Un vaccin contre l’influenza aviaire
En France, depuis le 2 octobre 2023, les éleveurs de canards gras ont l’obligation de vacciner leurs animaux pour les protéger de la peste aviaire. Financée en grande partie par l’État, cette première campagne de vaccination doit impérativement s’accompagner de mesures de biosécurité strictes.
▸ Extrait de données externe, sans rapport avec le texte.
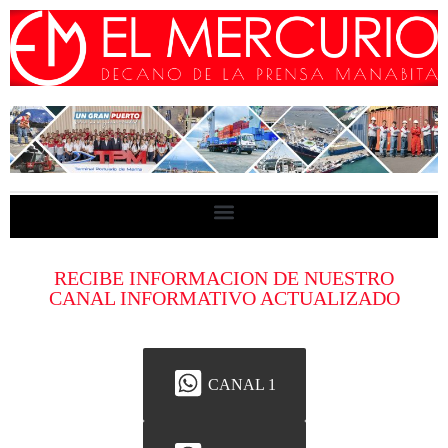
RECIBE INFORMACION DE NUESTRO
CANAL INFORMATIVO ACTUALIZADO
CANAL 1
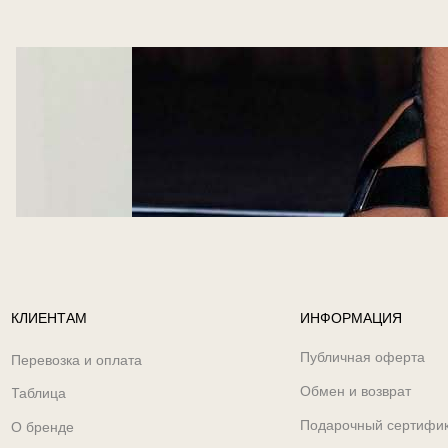
КЛИЕНТАМ
ИНФОРМАЦИЯ
Публичная оферта
Перевозка и оплата
Обмен и возврат
Таблица
Подарочный сертифи
О бренде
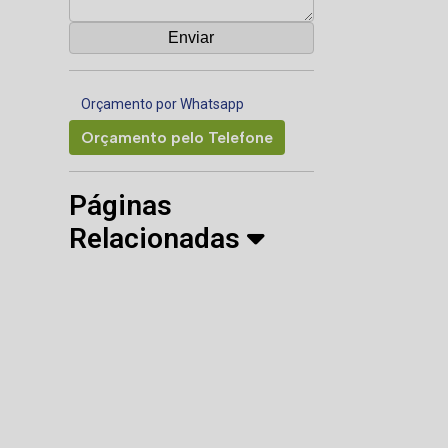
Orçamento por Whatsapp
Orçamento pelo Telefone
Páginas
Relacionadas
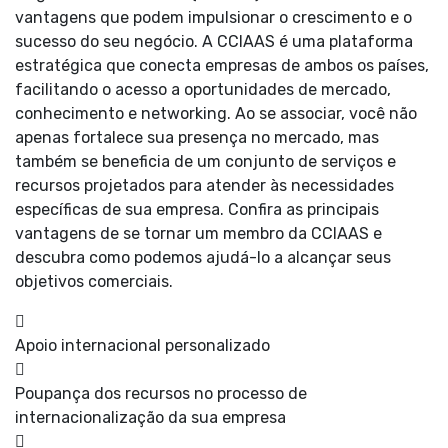
vantagens que podem impulsionar o crescimento e o
sucesso do seu negócio. A CCIAAS é uma plataforma
estratégica que conecta empresas de ambos os países,
facilitando o acesso a oportunidades de mercado,
conhecimento e networking. Ao se associar, você não
apenas fortalece sua presença no mercado, mas
também se beneficia de um conjunto de serviços e
recursos projetados para atender às necessidades
específicas de sua empresa. Confira as principais
vantagens de se tornar um membro da CCIAAS e
descubra como podemos ajudá-lo a alcançar seus
objetivos comerciais.
Apoio internacional personalizado
Poupança dos recursos no processo de
internacionalização da sua empresa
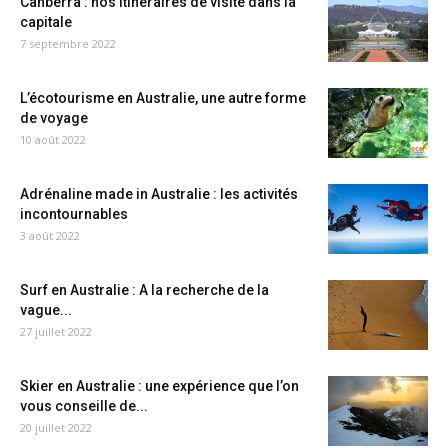
Canberra : nos itinéraires de visite dans la
capitale
7 septembre 2022
L’écotourisme en Australie, une autre forme
de voyage
10 août 2022
Adrénaline made in Australie : les activités
incontournables
3 août 2022
Surf en Australie : A la recherche de la
vague...
27 juillet 2022
Skier en Australie : une expérience que l’on
vous conseille de...
20 juillet 2022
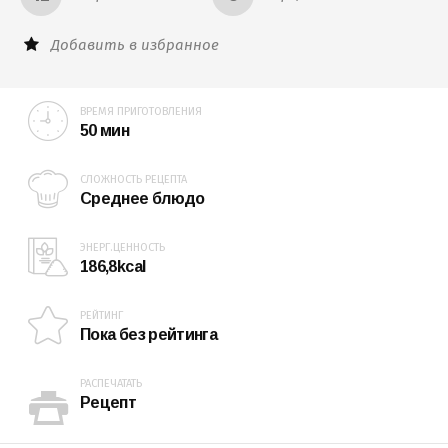
Добавить в избранное
ВРЕМЯ ПРИГОТОВЛЕНИЯ
50 мин
СЛОЖНОСТЬ РЕЦЕПТА
Среднее блюдо
ЭНЕРГ.ЦЕННОСТЬ
186,8kcal
РЕЙТИНГ
Пока без рейтинга
РАСПЕЧАТАТЬ
Рецепт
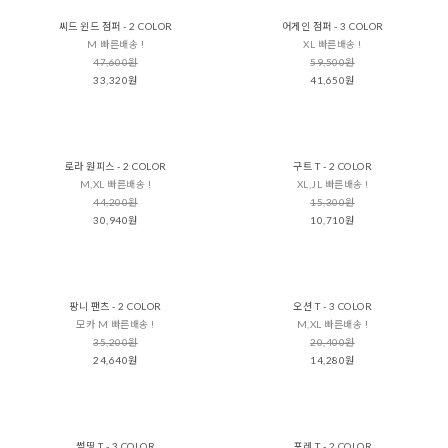
씨드 윈드 점퍼 - 2 COLOR
어게인 점퍼 - 3 COLOR
M 빠른배송 !
XL 빠른배송 !
47,600원
59,500원
33,320원
41,650원
로라 원피스 - 2 COLOR
구트 T - 2 COLOR
M,XL 빠른배송 !
XL,JL 빠른배송 !
44,200원
15,300원
30,940원
10,710원
팡니 팬츠 - 2 COLOR
오션 T - 3 COLOR
모카 M 빠른배송 !
M,XL 빠른배송 !
35,200원
20,400원
24,640원
14,280원
썸띵 T - 3 COLOR
포레 T - 2 COLOR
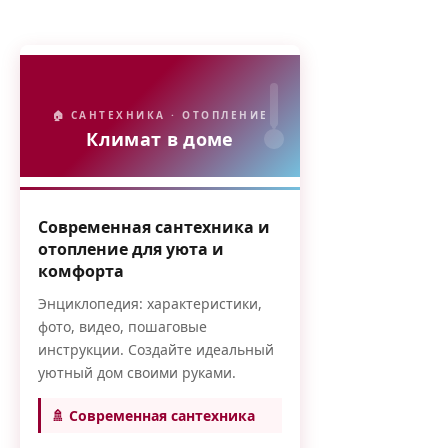
🏠 САНТЕХНИКА · ОТОПЛЕНИЕ
Климат в доме
Современная сантехника и
отопление для уюта и
комфорта
Энциклопедия: характеристики,
фото, видео, пошаговые
инструкции. Создайте идеальный
уютный дом своими руками.
🚿 Современная сантехника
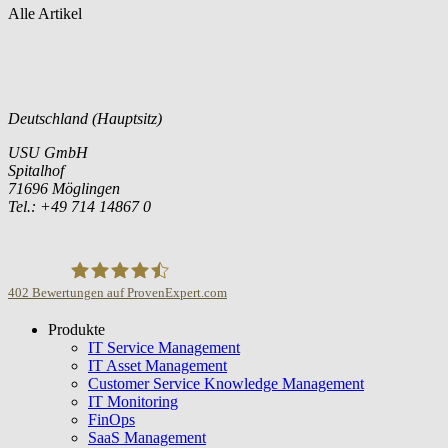
Alle Artikel
Deutschland (Hauptsitz)
USU GmbH
Spitalhof
71696 Möglingen
Tel.: +49 714 14867 0
402
Bewertungen auf ProvenExpert.com
Produkte
USU GmbH
IT Service Management
IT Asset Management
Customer Service Knowledge Management
IT Monitoring
FinOps
SaaS Management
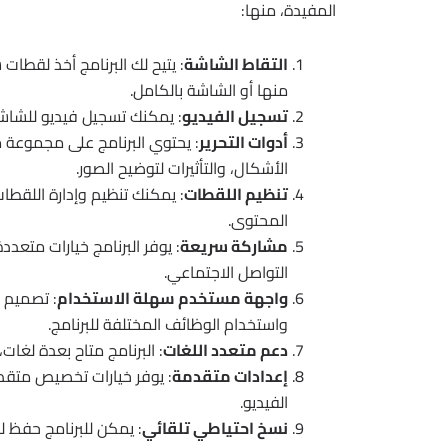
المفيدة، منها:
التقاط الشاشة
: يتيح لك البرنامج أخذ لقطا
منها أو الشاشة بالكامل.
تسجيل الفيديو
: يمكنك تسجيل فيديو للشاش
أدوات التحرير
: يحتوي البرنامج على مجموعة م
الأشكال، والتأثيرات لتوضيح الصور.
تنظيم اللقطات
: يمكنك تنظيم وإدارة اللقط
المحتوى.
مشاركة سريعة
: يوفر البرنامج خيارات متعدد
التواصل الاجتماعي.
واجهة مستخدم سهلة الاستخدام
: تصميم 
واستخدام الوظائف المختلفة للبرنامج.
دعم متعدد اللغات
: البرنامج متاح بعدة لغ
إعدادات متقدمة
: يوفر خيارات تخصيص متقد
الفيديو.
نسخ احتياطي تلقائي
: يمكن للبرنامج حفظ 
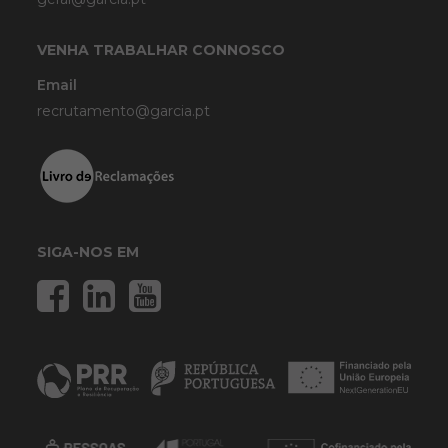
VENHA TRABALHAR CONNOSCO
Email
recrutamento@garcia.pt
SIGA-NOS EM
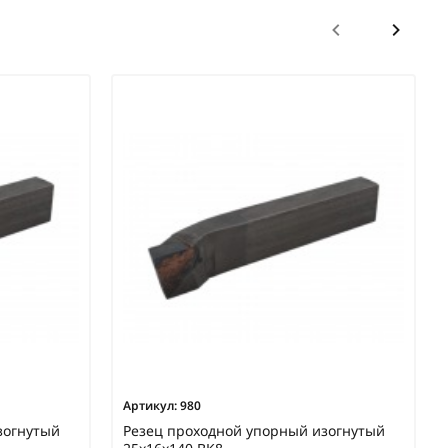
Артикул:
980
зогнутый
Резец проходной упорный изогнутый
Le gavage protégé par un solide lobby…
En 1998, le Comité scientifique sur la santé et le bien-être animal a conclu que le gavage portait de graves atteintes à la santé des animaux et était préjudiciable au bien-être de ces derniers [3].
Depuis lors, les avancées ont été timides concernant le logement des animaux (interdiction des cages individuelles au profit des cages collectives), mais la phase du gavage a bien soigneusement été préservée.
Les arguments scientifiques dénonçant l’impact négatif du gavage sur les oies et les canards sont nombreux : mortalité (jusqu’à 14% pour les oies [4] !), lésions et brûlures, fractures, difficultés locomotrices et respiratoires, peur de l’homme… Pourtant, la filière n’a eu de cesse de les remettre en question. Le gavage serait la « reproduction d’un phénomène naturel » qui permettrait aux oiseaux migrateurs de faire des réserves avant leur long vol. Pour autant, les souches de canards élevés pour la production de foie gras n’effectuent pas de migration et n’ont aucune motivation à se gaver d’eux-mêmes. Quant aux oies domestiquées, elles pourraient être amenées à augmenter leur prise alimentaire avant de migrer, mais pas au point d’atteindre les quantités qu’on les force à ingérer en élevage. Enfin, la filière se justifie en évoquant la réversibilité de l’état pathologique du foie des palmipèdes en fin de production. Sous prétexte que les animaux peuvent guérir d’une maladie induite par l’homme, nous aurions le droit de leur infliger tant de souffrances ? La réponse est non.
Ne mangeons pas de foie gras !
[1] Agreste, Statistique agricole annuelle, 2022.
[2] Ministère de l’Agriculture et de la Souveraineté alimentaire, 2019.
[3] Pr. Broom et Dr. Rochlitz, Le bien-être des canards pendant la production de foie gras, Université de Cambridge, 2015.
[4] Réseau des fermes de références Dordogne, 2011.